Why is $$ \sum_{n=1}^{\infty} \left( \frac{1}{(10n-9)^2} + \frac{1}{(10n-1)^2} \right) = \frac{\pi^2}{50} \frac{1}{1- \cos \frac{\pi}{5}} $$ ?
Each form of $$ \sum_{n=1}^{\infty} \frac{1}{(10n-9)^2} $$ and $$ \sum_{n=1}^{\infty} \frac{1}{(10n-1)^2} $$
couldn't be calculated but the sum of them has a closed form
The $\Gamma$ function fulfills the symmetry relation $$ \Gamma(z)\Gamma(1-z) = \frac{\pi}{\sin(\pi z)} $$ hence by applying $\frac{d}{dz}\left(\log(\cdot)\right)$ to both sides $$\psi(z)-\psi(1-z) =-\pi\cot(\pi z) $$ and by differentiating once again $$ \psi'(z)+\psi'(1-z) = \frac{\pi^2}{\sin^2(\pi z)}. \tag{1}$$ Since $$ \psi'(z) = \sum_{n\geq 0}\frac{1}{(n+z)^2}\tag{2} $$ equations $(1)$ and $(2)$ with $z=\frac{1}{10}$ prove the claim.

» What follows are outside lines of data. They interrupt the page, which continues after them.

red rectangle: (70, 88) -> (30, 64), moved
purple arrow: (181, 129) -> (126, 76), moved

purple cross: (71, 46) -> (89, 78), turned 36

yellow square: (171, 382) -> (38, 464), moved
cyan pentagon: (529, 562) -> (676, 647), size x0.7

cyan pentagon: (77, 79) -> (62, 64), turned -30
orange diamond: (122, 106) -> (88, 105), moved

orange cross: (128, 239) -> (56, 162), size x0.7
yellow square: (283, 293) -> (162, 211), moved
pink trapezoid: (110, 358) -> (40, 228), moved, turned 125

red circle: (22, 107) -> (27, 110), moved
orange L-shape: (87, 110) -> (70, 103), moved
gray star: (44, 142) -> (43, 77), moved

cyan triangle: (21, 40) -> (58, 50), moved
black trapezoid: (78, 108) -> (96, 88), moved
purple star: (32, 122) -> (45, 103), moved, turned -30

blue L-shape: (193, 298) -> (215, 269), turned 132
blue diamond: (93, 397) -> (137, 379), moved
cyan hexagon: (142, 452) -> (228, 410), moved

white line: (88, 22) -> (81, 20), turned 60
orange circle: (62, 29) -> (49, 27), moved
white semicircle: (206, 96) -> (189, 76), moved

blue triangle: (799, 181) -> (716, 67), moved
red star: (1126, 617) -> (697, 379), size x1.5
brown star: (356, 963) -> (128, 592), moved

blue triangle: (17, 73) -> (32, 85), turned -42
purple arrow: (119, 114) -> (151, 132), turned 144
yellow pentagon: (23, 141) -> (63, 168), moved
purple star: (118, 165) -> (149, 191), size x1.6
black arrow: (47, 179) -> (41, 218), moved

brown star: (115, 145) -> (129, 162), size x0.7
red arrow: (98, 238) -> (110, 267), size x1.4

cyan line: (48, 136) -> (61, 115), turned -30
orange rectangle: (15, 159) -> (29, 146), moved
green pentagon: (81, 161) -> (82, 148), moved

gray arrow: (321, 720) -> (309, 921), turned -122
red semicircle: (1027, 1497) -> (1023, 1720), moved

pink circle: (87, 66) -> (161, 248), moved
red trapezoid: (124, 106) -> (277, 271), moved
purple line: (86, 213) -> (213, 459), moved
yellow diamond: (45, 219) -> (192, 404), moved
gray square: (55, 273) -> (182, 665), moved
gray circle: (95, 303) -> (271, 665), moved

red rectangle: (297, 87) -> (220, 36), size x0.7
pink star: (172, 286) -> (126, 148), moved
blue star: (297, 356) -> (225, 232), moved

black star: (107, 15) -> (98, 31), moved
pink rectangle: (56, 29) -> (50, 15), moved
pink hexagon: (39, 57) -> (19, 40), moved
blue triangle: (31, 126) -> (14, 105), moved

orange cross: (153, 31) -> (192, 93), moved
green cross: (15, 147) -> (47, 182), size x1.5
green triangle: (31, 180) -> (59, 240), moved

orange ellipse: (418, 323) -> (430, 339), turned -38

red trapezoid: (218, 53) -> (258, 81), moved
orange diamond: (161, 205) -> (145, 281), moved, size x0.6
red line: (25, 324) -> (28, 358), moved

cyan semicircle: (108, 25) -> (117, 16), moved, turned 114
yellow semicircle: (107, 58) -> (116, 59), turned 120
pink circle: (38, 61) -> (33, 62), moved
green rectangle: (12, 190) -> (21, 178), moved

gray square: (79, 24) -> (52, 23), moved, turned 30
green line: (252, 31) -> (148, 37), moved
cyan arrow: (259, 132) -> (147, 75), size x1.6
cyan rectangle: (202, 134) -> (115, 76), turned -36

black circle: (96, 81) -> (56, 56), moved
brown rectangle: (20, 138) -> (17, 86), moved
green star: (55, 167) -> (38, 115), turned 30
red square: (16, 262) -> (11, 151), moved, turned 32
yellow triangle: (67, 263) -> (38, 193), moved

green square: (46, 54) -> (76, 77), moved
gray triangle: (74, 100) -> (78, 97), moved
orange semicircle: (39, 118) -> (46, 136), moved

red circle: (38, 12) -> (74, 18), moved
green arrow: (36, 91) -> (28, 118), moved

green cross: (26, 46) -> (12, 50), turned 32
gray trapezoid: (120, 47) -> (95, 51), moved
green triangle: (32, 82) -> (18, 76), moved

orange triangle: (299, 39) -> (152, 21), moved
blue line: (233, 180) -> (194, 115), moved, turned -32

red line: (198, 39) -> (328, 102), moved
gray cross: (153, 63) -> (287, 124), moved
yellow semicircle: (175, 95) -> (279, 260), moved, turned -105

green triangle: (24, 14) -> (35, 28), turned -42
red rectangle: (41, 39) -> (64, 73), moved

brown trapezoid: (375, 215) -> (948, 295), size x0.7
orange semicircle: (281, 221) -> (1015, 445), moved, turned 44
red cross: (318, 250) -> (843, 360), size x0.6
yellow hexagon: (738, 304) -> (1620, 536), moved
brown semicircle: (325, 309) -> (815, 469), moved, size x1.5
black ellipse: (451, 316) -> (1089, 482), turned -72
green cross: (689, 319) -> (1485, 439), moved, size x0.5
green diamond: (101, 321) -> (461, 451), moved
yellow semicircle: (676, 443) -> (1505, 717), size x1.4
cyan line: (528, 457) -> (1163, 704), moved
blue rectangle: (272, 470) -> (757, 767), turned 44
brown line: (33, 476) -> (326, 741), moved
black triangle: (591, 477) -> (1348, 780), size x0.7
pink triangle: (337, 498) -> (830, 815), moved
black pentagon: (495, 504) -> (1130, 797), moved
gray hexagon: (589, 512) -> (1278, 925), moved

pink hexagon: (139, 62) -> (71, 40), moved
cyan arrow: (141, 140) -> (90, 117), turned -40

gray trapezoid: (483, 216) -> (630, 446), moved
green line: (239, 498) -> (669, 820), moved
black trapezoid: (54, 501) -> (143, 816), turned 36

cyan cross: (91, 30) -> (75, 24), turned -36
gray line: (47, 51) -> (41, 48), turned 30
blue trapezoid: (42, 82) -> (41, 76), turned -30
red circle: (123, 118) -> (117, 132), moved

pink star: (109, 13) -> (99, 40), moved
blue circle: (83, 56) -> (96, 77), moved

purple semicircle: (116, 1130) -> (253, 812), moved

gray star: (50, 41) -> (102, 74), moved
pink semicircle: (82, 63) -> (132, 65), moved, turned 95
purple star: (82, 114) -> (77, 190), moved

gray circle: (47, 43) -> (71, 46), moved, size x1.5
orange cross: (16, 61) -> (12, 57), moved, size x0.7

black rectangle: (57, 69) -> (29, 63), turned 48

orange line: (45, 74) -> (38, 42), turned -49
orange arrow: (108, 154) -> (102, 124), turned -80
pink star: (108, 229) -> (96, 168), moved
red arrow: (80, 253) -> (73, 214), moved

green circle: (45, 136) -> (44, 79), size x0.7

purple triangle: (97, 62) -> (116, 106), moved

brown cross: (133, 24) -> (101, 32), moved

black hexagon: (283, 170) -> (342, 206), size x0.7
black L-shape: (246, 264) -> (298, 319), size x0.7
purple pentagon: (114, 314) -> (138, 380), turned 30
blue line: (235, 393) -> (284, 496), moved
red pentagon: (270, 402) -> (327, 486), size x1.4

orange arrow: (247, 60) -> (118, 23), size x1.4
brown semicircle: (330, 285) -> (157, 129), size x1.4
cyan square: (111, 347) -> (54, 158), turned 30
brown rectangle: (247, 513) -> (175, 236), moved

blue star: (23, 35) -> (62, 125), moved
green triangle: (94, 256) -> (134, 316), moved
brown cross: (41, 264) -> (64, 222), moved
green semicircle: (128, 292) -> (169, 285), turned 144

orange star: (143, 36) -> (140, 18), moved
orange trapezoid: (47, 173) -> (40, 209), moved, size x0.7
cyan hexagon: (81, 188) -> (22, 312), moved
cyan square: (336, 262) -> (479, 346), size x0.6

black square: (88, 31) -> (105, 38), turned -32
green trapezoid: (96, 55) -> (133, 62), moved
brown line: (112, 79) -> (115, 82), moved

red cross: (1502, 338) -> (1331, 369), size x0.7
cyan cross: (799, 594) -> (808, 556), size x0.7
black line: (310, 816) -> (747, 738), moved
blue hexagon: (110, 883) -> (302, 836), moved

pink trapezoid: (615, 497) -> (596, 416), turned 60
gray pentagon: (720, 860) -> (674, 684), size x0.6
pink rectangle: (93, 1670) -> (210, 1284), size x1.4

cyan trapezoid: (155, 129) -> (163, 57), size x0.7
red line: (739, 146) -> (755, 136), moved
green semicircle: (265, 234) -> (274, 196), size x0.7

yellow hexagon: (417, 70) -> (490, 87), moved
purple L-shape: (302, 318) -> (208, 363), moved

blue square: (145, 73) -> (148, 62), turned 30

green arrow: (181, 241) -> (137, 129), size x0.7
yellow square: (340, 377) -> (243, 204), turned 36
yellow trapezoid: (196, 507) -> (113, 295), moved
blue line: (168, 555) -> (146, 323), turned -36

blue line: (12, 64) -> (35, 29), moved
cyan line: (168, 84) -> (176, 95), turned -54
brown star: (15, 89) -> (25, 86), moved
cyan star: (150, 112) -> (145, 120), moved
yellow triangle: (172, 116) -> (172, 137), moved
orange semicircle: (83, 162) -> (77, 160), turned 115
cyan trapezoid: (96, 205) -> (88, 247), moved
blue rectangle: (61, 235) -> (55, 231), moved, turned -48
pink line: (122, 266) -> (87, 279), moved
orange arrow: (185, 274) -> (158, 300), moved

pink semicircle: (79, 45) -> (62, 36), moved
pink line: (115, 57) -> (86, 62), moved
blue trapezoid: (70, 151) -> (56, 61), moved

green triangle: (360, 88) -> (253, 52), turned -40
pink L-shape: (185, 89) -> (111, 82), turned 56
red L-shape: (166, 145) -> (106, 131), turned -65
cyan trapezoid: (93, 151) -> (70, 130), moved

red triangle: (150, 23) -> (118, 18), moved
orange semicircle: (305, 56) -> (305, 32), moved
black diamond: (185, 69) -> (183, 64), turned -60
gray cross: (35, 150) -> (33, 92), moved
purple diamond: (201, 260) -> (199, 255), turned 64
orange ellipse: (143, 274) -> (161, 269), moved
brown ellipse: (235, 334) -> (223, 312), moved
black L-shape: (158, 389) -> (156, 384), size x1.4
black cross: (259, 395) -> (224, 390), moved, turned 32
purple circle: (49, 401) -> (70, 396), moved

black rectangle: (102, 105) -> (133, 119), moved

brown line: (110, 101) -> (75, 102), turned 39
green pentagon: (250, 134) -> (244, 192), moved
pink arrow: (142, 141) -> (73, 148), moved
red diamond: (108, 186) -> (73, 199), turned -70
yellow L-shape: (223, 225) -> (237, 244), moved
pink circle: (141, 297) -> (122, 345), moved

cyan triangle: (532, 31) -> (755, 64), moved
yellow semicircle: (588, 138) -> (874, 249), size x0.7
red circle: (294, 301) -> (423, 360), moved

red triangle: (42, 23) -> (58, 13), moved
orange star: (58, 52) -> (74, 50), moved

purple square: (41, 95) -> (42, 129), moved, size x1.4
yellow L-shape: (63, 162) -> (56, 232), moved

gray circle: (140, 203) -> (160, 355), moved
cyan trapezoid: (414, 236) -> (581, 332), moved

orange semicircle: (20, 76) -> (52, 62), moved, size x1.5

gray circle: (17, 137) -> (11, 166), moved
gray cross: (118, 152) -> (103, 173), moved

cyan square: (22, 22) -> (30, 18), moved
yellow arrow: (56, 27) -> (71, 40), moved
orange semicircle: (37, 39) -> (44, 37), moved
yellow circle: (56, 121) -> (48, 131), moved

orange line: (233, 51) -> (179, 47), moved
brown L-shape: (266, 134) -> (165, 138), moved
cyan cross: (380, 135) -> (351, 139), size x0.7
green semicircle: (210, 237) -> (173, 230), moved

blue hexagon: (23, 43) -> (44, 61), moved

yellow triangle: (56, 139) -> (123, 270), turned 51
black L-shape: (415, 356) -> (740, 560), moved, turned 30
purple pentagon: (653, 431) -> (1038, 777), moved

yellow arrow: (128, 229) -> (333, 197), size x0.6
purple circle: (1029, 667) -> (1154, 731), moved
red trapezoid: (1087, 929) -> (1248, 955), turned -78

Using $$\sum_{n\in\mathbb{Z}}\frac{1}{(n-a)^2+b^2}=\frac{\pi\sinh2\pi b}{b\left(\cosh2\pi b-\cos2\pi a\right)}$$ from this, one has \begin{eqnarray} &&\sum_{n=1}^{\infty} \left( \frac{1}{(10n-9)^2} + \frac{1}{(10n-1)^2} \right)\\ &=&\sum_{n\in\mathbb{Z}}\frac{1}{(10n-1)^2}=\frac{1}{10^2}\sum_{n\in\mathbb{Z}}\frac{1}{(n-\frac1{10})^2}\\ &=&\frac1{10}\lim_{b\to0}\frac{\pi\sinh(2\pi b)}{b\left(\cosh(2\pi b)-\cos(\frac{2\pi}{10})\right)}\\ &=&\frac{\pi^2}{50} \frac{1}{1- \cos \frac{\pi}{5}}. \end{eqnarray}